Data entries:
◇ ◇ ◇
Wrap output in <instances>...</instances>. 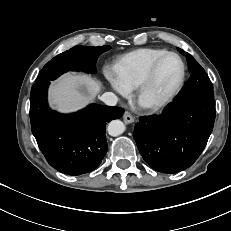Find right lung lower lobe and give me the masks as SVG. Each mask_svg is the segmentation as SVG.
Wrapping results in <instances>:
<instances>
[{
	"instance_id": "98d812e1",
	"label": "right lung lower lobe",
	"mask_w": 231,
	"mask_h": 231,
	"mask_svg": "<svg viewBox=\"0 0 231 231\" xmlns=\"http://www.w3.org/2000/svg\"><path fill=\"white\" fill-rule=\"evenodd\" d=\"M49 83H35L30 95L32 133L48 163L68 175L99 166L107 152L106 123L119 119L120 107L91 104L73 114H60L47 104Z\"/></svg>"
}]
</instances>
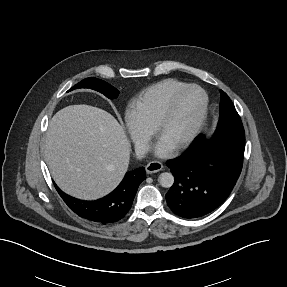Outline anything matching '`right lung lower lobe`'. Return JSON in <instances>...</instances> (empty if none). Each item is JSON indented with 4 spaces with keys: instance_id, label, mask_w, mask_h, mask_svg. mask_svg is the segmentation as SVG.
<instances>
[{
    "instance_id": "obj_1",
    "label": "right lung lower lobe",
    "mask_w": 287,
    "mask_h": 287,
    "mask_svg": "<svg viewBox=\"0 0 287 287\" xmlns=\"http://www.w3.org/2000/svg\"><path fill=\"white\" fill-rule=\"evenodd\" d=\"M144 179V167L128 172L113 192L95 201L76 199L62 192L56 185L55 187L67 206L78 216L104 225L117 222L127 214Z\"/></svg>"
}]
</instances>
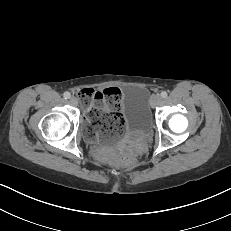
◇ ◇ ◇
▸ Aim of the exercise: Every line from the one containing "Outline anything matching" to the final line of the records should be duplicated exactly; no picture is to be copied.

▸ Response to the task:
Outline anything matching '`right lung lower lobe`'. Return JSON in <instances>...</instances> (empty if none). Each item is JSON indented with 4 spaces with keys: instance_id, label, mask_w, mask_h, mask_svg. mask_svg is the segmentation as SVG.
<instances>
[{
    "instance_id": "obj_1",
    "label": "right lung lower lobe",
    "mask_w": 287,
    "mask_h": 287,
    "mask_svg": "<svg viewBox=\"0 0 287 287\" xmlns=\"http://www.w3.org/2000/svg\"><path fill=\"white\" fill-rule=\"evenodd\" d=\"M144 179V167L128 172L113 192L95 201L76 199L62 192L56 185L55 187L67 206L78 216L104 225L117 222L127 214Z\"/></svg>"
}]
</instances>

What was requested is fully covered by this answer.